The Tusks of Extinction
Ray Nayler
 
   MacMillan
   Fiction, Sci-Fi
   Themes: Altered DNA, Anthropomorphism, Artificial Intelligence, Diversity, Girl Power, Prehistoric Animals,Wilderness Tales
   ****
   
Description
Dr. Damira Khismatullina dedicated her life to studying and saving elephants - only to be murdered for her efforts. 
   One hundred years after her death, a recorded version of her consciousness is resurrected by a team of desperate 
   Russian scientists. Though wild elephants have been extinct for decades, cloning efforts have resurrected woolly 
   mammoths, part of a greater effort to restore lost megafauna-shaped habitats and mitigate climate change... but just 
   recreating genetics does not restore the habits, the experience, the many parts of an animal's "culture" that died 
   out. The new creatures may look like mammoths, but don't know how to behave like mammoths, and Damira is the only 
   mind recorded in the Russian archives who might stand a chance of teaching them - if her thoughts were uploaded into 
   the brain of a mammoth matriarch.
   Using her experience with elephants and her extensive studies, Damira shows her new herd how to survive and thrive in 
   the Siberian tundra... but when poachers inevitably arrive, and the Russian government begins selling exclusive 
   permits to hunt in the preserve as a way to recoup their massive investment in the project, will she be able to save 
   her new family from going the way of their ancestors?
Review
The relatively recent megafaunal extinction in the wake of the last Ice Age had lasting effects on habitats around 
   the world, effects we are still learning about. Rewilding the Arctic with lost beasts is one proposed method of 
   mitigating climate change, and has apparently already seen some promising efforts in regions where it has been 
   attempted with extant animals like bison - but, of course, until one can resurrect some of the true giants of the 
   lost mammoth steppes, one really can't begin to get the full impact or full benefits. Woolly mammoths in particular 
   are one of the great "near misses" of history; isolated populations were still around when the Egyptian pyramids were 
   being built. This book examines the problems of species revival, not just for the species itself but for the main 
   drivers of the current "sixth extinction" sweeping the globe: humans.
   Despite coming from urban Russia, Damira has had a fascination with elephants since childhood, devoting herself to 
   elephant conservation and ultimately giving up her life trying to stop the unstoppable tide of human greed, 
   short-sightedness, and raw thirst for destruction (all enabled by humanity's seemingly infinite capacity for apathy 
   about things they cannot directly experience, the ability to rationalize away the ultimately untenable costs of 
   modern society). Given a second chance at life, she embraces her role as matriarch of the first mammoth herd to walk 
   the earth in thousands of years.

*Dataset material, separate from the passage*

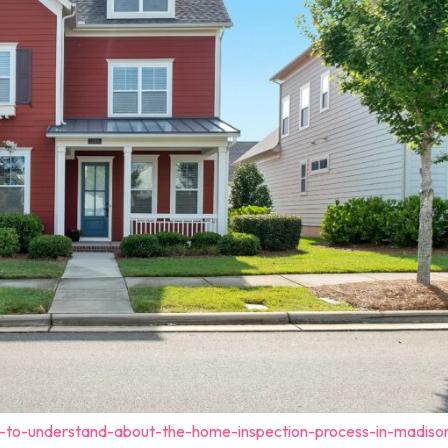
t-to-understand-about-the-home-inspection-process-in-madiso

Much as she learned about elephants from her life and studies, being a mammoth is 
   an entirely new and fascinating experience, her new brain allowing her to relive and re-examine memories in a way 
   her human brain could never imagine. Many years into her new role, when she finds the telltale traces of a poacher 
   kill, she is not about to stand by idly, using her new mammoth brain and old human mind to tackle the problem in a 
   most decisive way. Meanwhile, Svyatoslav, the son of a bounty hunter, joins his father on the first-ever attempt at 
   poaching mammoth ivory, showing just how people get pulled into that world, the desperation and greed and 
   self-delusion that turns them into disposable tools of the greedy, grasping elite. Much as he hates it, he cannot 
   see a way out, until an unexpected opportunity arises. A third storyline follows the married couple Vladimir and 
   Anthony, the first to buy a license to hunt a woolly mammoth. Vladimir, son of expatriate Russians, struggles to 
   feel a connection to the country he only heard about from his embittered family, even as he struggles to reconcile 
   the wealthy man he loved for many years with the dark side that emerges on the hunt. The three storylines inevitably 
   intersect, and that intersection inevitably involves violence and tragedy, while confronting thorny issues of whether 
   or not humans will ever be able to coexist with other species on this world, whether greed is an inevitable and 
   unstoppable force that will ultimately be the doom of everything.
   The story came close to losing a mark for repetition and meandering, as well as a few parts that felt forced for 
   convenience (such as a prolonged and remarkably plot-relevant conversation "overheard" via drone by one character, an 
   "as-you-know-Bob" explanation of things that almost had me rolling my eyes at how unnatural it felt to have two people 
   randomly discussing the exact things the listener needed to know about to enable the next part of their tale at the 
   exact right time). It also could not help but be depressing on some level, when the extinction of elephants (and too 
   many other species) looks all too inevitable because there's just plain too much money and power behind the forces 
   enabling butchery and destruction and not enough considering the long-term survival consequences. Beyond that, this 
   is a powerful and unique story that lingers in the memory.